東京為替見通し=ドル円、日米金融政策の思惑から底堅い展開か

 27日のニューヨーク外国為替市場でドル円は、ダウ平均や日経平均先物の下落を嫌気して157.35円まで下落した後、米10年債利回りが4.62%台まで上昇したことなどで157.95円付近まで持ち直した。ユーロドルは独長期金利の上昇に伴うユーロ買い・ドル売りで一時1.0444ドルまで上昇した後、米長期金利の上昇で1.0415ドル付近まで下押しした。

 本日の東京外国為替市場のドル円は、年末・月末に向けて動きづらい展開が予想される中、日米金融政策への思惑から底堅い展開が予想されるものの、本邦通貨当局による円安抑制への警戒感から上値は限定的だと思われる。

 先週のドル円は、米連邦準備理事会(FRB)のタカ派的な利下げと日銀のハト派的な利上げ見送りを受けて158円台まで上昇したが、加藤財務相の円安牽制発言を受けて伸び悩む展開となった。

 本邦通貨当局によるドル売り・円買い介入への警戒感が高まりつつあるものの、これまでは、「注視」「適切対応」「憂慮」という口先介入の段階に留まっており、「断固たる措置」といった円買い介入を示唆する切迫感は感じられない。

 神田前財務官は、ボラティリティー抑制を介入の目安にしていたが、ボラティリティーの上昇を測るボリンジャー・バンド+2σは、現時点では159円台半ばにある。

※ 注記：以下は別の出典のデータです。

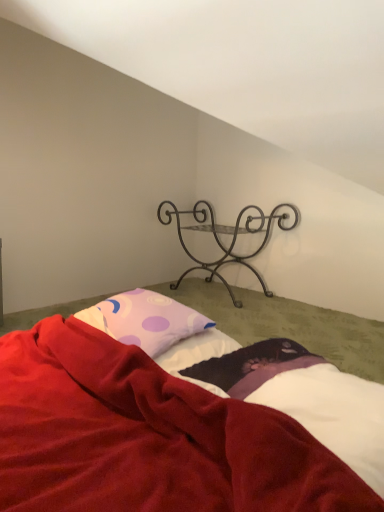 The width and height of the screenshot is (384, 512). What do you see at coordinates (228, 234) in the screenshot? I see `metallic wrought iron shelf at upper center` at bounding box center [228, 234].

You are a GUI agent. You are given a task and a screenshot of the screen. Output one action in this format:
    pyautogui.click(x=<x>, y=<y>)
    Task: Click on the velvet red blanket at lower center
    
    Given the screenshot: What is the action you would take?
    pyautogui.click(x=147, y=437)

Locate an element on the screen. sheet below the metallic wrought iron shelf at upper center (from the image's perspective) is located at coordinates (296, 394).

From a real-world perspective, is white soft sheet at lower right over metallic wrought iron shelf at upper center?

Incorrect, from a real-world perspective, white soft sheet at lower right is lower than metallic wrought iron shelf at upper center.

Is white soft sheet at lower right not close to metallic wrought iron shelf at upper center?

Yes, white soft sheet at lower right and metallic wrought iron shelf at upper center are located far from each other.

Is white soft sheet at lower right outside of metallic wrought iron shelf at upper center?

Indeed, white soft sheet at lower right is completely outside metallic wrought iron shelf at upper center.

Does point (309, 509) come farther from viewer compared to point (287, 384)?

No, (309, 509) is closer to viewer.

The image size is (384, 512). In order to click on sheet behind the velvet red blanket at lower center in this screenshot , I will do `click(296, 394)`.

From a real-world perspective, is velvet red blanket at lower center under white soft sheet at lower right?

Yes, from a real-world perspective, velvet red blanket at lower center is beneath white soft sheet at lower right.

From the image's perspective, which one is positioned higher, velvet red blanket at lower center or white soft sheet at lower right?

white soft sheet at lower right appears higher in the image.

Can you see purple dotted pillow at center touching metallic wrought iron shelf at upper center?

No, purple dotted pillow at center is not in contact with metallic wrought iron shelf at upper center.

In the scene shown: Does purple dotted pillow at center have a larger size compared to metallic wrought iron shelf at upper center?

Actually, purple dotted pillow at center might be smaller than metallic wrought iron shelf at upper center.

From a real-world perspective, is purple dotted pillow at center over metallic wrought iron shelf at upper center?

Yes, from a real-world perspective, purple dotted pillow at center is over metallic wrought iron shelf at upper center

Is point (122, 339) positioned in front of point (245, 228)?

Yes, it is.

Is purple dotted pillow at center beside velvet red blanket at lower center?

No.

From a real-world perspective, which object stands above the other?

From a 3D spatial view, purple dotted pillow at center is above.

Is purple dotted pillow at center oriented away from velvet red blanket at lower center?

That's right, purple dotted pillow at center is facing away from velvet red blanket at lower center.

Measure the distance between purple dotted pillow at center and velvet red blanket at lower center.

purple dotted pillow at center is 9.44 inches away from velvet red blanket at lower center.

Would you say white soft sheet at lower right is to the left or to the right of velvet red blanket at lower center in the picture?

From the image, it's evident that white soft sheet at lower right is to the right of velvet red blanket at lower center.

Is point (321, 388) more distant than point (174, 453)?

Yes, it is.

In the image, is white soft sheet at lower right positioned in front of or behind velvet red blanket at lower center?

white soft sheet at lower right is behind velvet red blanket at lower center.

From a real-world perspective, is white soft sheet at lower right under velvet red blanket at lower center?

No, from a real-world perspective, white soft sheet at lower right is not under velvet red blanket at lower center.

Does purple dotted pillow at center have a lesser height compared to white soft sheet at lower right?

In fact, purple dotted pillow at center may be taller than white soft sheet at lower right.

Considering their positions, is purple dotted pillow at center located in front of or behind white soft sheet at lower right?

purple dotted pillow at center is positioned farther from the viewer than white soft sheet at lower right.

Consider the image. Is purple dotted pillow at center touching white soft sheet at lower right?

 本邦勢による円売りは、1-11月の貿易赤字が約5.5兆円、1-9月の新NISA(少額投資非課税制度)による投資信託が約10.1兆円、そして海外企業の買収などの円売りが加わる。
 ちなみに、日本の今年の経常収支は1-10月で約25兆円の黒字だが、円転されないため、円買い要因とはならない。
 そして、海外勢による円売りとしては、円・キャリートレードの再燃などが挙げられる。

 日銀が現状の円安による輸入物価上昇への警戒感を強めていない現状では、ドル買い・円売りに歯止めをかける措置としては、7月のような本邦通貨当局による円買い介入しかないように思われる。

 また、トランプ次期米大統領は、今年4月に、ドル円が34年ぶりの高値を更新して154円台に乗せた際に、「アメリカの製造業にとって大惨事」と述べており、同様の発言の可能性には引き続き警戒しておきたい。